In addition, the connection beam main body 1 is formed by laminating fiber layers of carbon fiber composite materials, and the forming process is not taken as the main protection content of the application, so that the connection beam main body is only protected from the aspects of structure and materials, and the forming process is not repeated.
Preferably, one end in the length direction of the connecting beam main body 1 in the embodiment is a first end 101, and the other end is a second end 102;
the width of the first end 101 is greater than the width of the second end 102;
the connection beam body 1 is configured in a structure in which the width gradually decreases from the first end 101 to the second end 102;
the first end 101 is provided with two first mounting holes 201;
the second end 102 defines a second mounting hole 202.
First, in this embodiment, the structure of the connecting beam body 1 is further defined in terms of the assembly structure of the connecting rod 302 between the external mount 3 and the two connecting beam bodies 1, and the connecting beam body 1 is a long strip structure with gradually changing width as a whole, and one end is the first end 101, the first end 101 is connected to the mount 3, and the other end is the second end 102, and the second end 102 is used as the connection structure with the connecting rod 4. And a first mounting hole 201 is formed at the first end 101 and a second mounting hole 202 is formed at the second end 102, respectively.
The two connecting beams of the connecting beam assembly of this embodiment are oppositely arranged, the first end 101 of one connecting beam is close to the second end 102 of the other connecting beam, the second end 102 of one connecting beam is connected with the other connecting beam main body 1 by using the connecting rod 4 of this embodiment, and a certain gap is reserved between the two connecting beams to serve as a movable space.
More preferably, the outer side of the first end 101 of the present embodiment has an arc-shaped groove 10101, and the portions of the first end 101 located on both sides of the arc-shaped groove 10101 are convexly formed as connection ends 10102;
each of the connection ends 10102 is provided with a first mounting hole 201, and the first mounting hole 201 is used for being connected with an external connection seat 301 through a fastener.
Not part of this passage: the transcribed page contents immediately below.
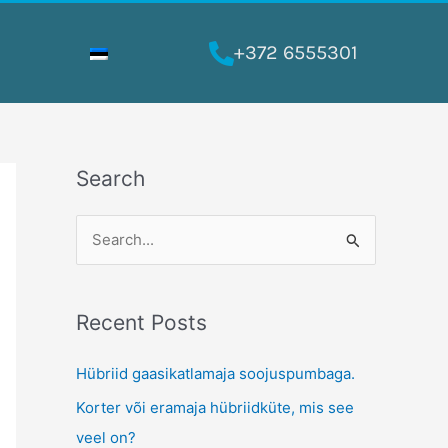
+372 6555301
Search
S
e
a
Recent Posts
r
c
Hübriid gaasikatlamaja soojuspumbaga.
h
Korter või eramaja hübriidküte, mis see
f
veel on?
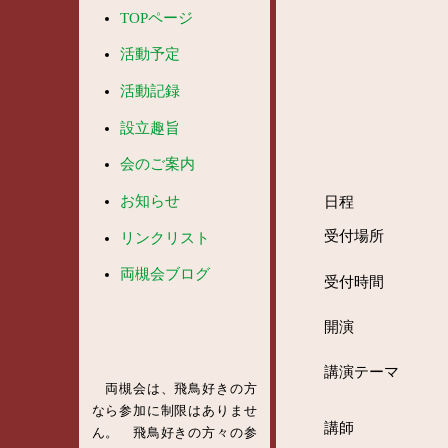
TOPページ
活動予定
活動記録
設立趣旨
会のご案内
お知らせ
日程
受付場所
リンクリスト
両槻会ブログ
受付時間
開演
講演テーマ
両槻会は、飛鳥好きの方
なら参加に制限はありませ
講師
ん。 飛鳥好きの方々の参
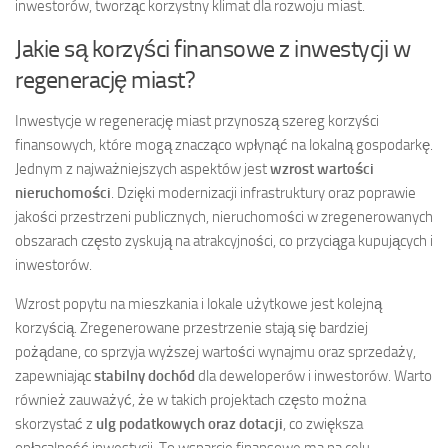
inwestorów, tworząc korzystny klimat dla rozwoju miast.
Jakie są korzyści finansowe z inwestycji w
regenerację miast?
Inwestycje w regenerację miast przynoszą szereg korzyści
finansowych, które mogą znacząco wpłynąć na lokalną gospodarkę.
Jednym z najważniejszych aspektów jest
wzrost wartości
nieruchomości
. Dzięki modernizacji infrastruktury oraz poprawie
jakości przestrzeni publicznych, nieruchomości w zregenerowanych
obszarach często zyskują na atrakcyjności, co przyciąga kupujących i
inwestorów.
Wzrost popytu na mieszkania i lokale użytkowe jest kolejną
korzyścią. Zregenerowane przestrzenie stają się bardziej
pożądane, co sprzyja wyższej wartości wynajmu oraz sprzedaży,
zapewniając
stabilny dochód
dla deweloperów i inwestorów. Warto
również zauważyć, że w takich projektach często można
skorzystać z
ulg podatkowych oraz dotacji
, co zwiększa
opłacalność inwestycji. To wsparcie finansowe ma na celu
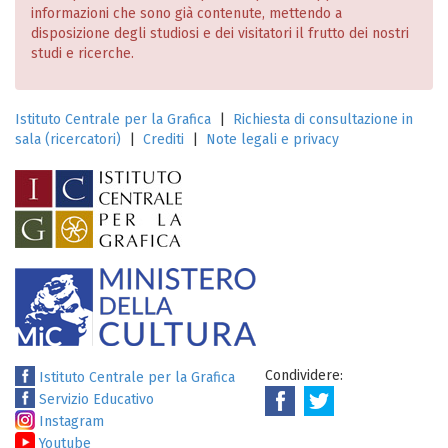
informazioni che sono già contenute, mettendo a
disposizione degli studiosi e dei visitatori il frutto dei nostri
studi e ricerche.
Istituto Centrale per la Grafica
|
Richiesta di consultazione in
sala (ricercatori)
|
Crediti
|
Note legali e privacy
Condividere:
Istituto Centrale per la Grafica
Servizio Educativo
Instagram
Youtube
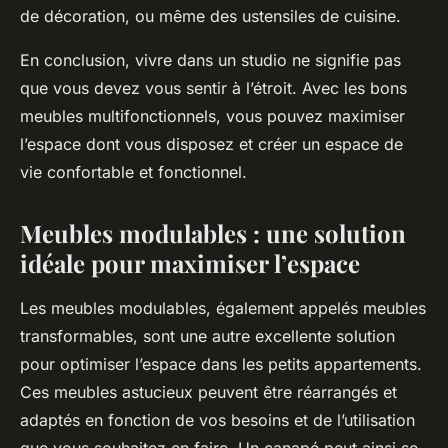
de décoration, ou même des ustensiles de cuisine.
En conclusion, vivre dans un studio ne signifie pas
que vous devez vous sentir à l’étroit. Avec les bons
meubles multifonctionnels, vous pouvez maximiser
l’espace dont vous disposez et créer un espace de
vie confortable et fonctionnel.
Meubles modulables : une solution
idéale pour maximiser l’espace
Les meubles modulables, également appelés meubles
transformables, sont une autre excellente solution
pour optimiser l’espace dans les petits appartements.
Ces meubles astucieux peuvent être réarrangés et
adaptés en fonction de vos besoins et de l’utilisation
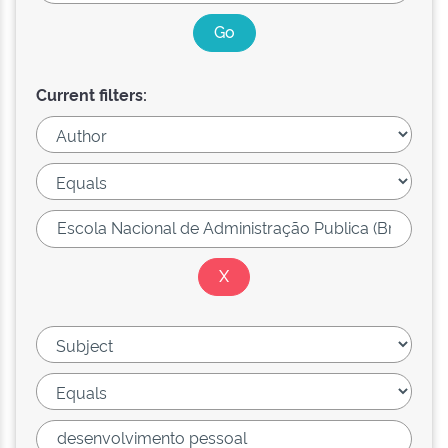
Current filters:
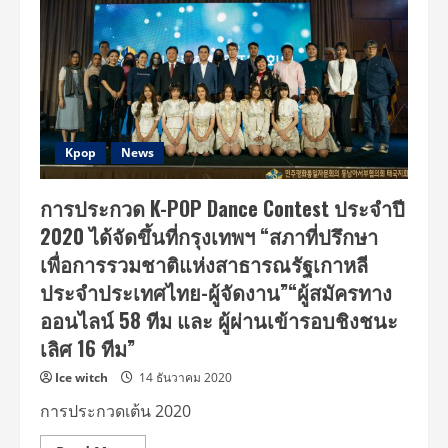
Kpop
News
การประกวด K-POP Dance Contest ประจำปี
2020 ได้จัดขึ้นที่กรุงเทพฯ “สภาที่ปรึกษา
เพื่อการรวมชาติแห่งสาธารณรัฐเกาหลี
ประจำประเทศไทย-ผู้จัดงาน”“ผู้สมัครทาง
ออนไลน์ 58 ทีม และ ผู้ผ่านเข้ารอบชิงชนะ
เลิศ 16 ทีม”
Ice witch
14 ธันวาคม 2020
การประกวดเต้น 2020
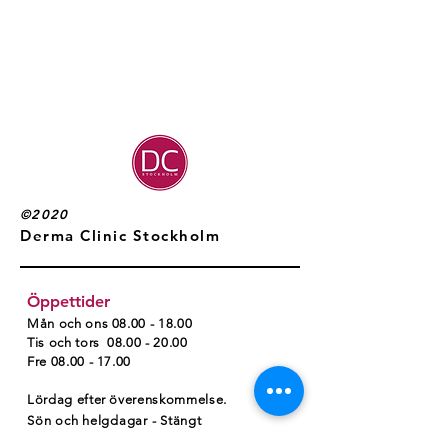
©2020
Derma Clinic Stockholm
Öppettider
Mån och ons
08.00 - 18.00
Tis och tors 08.00 - 20.00
Fre
08.00 - 17.00
Lördag efter överenskommelse.
Sön och helgdagar - Stängt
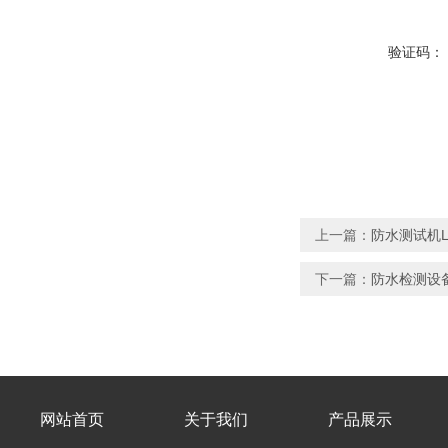
验证码：
上一篇：
防水测试机L
下一篇：
防水检测设备
网站首页
关于我们
产品展示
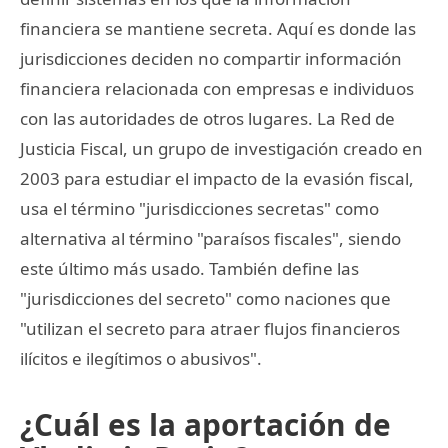
financiera se mantiene secreta. Aquí es donde las
jurisdicciones deciden no compartir información
financiera relacionada con empresas e individuos
con las autoridades de otros lugares. La Red de
Justicia Fiscal, un grupo de investigación creado en
2003 para estudiar el impacto de la evasión fiscal,
usa el término "jurisdicciones secretas" como
alternativa al término "paraísos fiscales", siendo
este último más usado. También define las
"jurisdicciones del secreto" como naciones que
"utilizan el secreto para atraer flujos financieros
ilícitos e ilegítimos o abusivos".
¿Cuál es la aportación de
Firstly, the specific structure of the first end 101 is that the whole body of the first end 101 is in the structure of an arc-shaped groove 10101, two end parts of the arc-shaped groove 10101 are connecting ends 10102, and are respectively provided with a first mounting hole 201, and the first mounting holes 201 are matched with the external mounting seat 3 to be assembled in a fastening piece mode.
Preferably, the connecting beam body 1 of the present embodiment is provided with a through hole penetrating the connecting beam body 1 at a position near the first end 101, the through hole being configured as a movement space 104 of the connecting rod 4 between the mutually cooperating connecting beams;
a second mounting hole 202 is formed in the position where the connecting beam main body 1 is matched with the movement space 104, one end of the connecting rod 4 between the two mutually matched connecting beams is connected with the second mounting hole 202 of the second end 102 through a fastener, the other end of the connecting rod is connected through the second mounting hole 202 on the connecting beam main body 1 through a fastener, and the connecting rod 4 extends into the movement space 104 partially.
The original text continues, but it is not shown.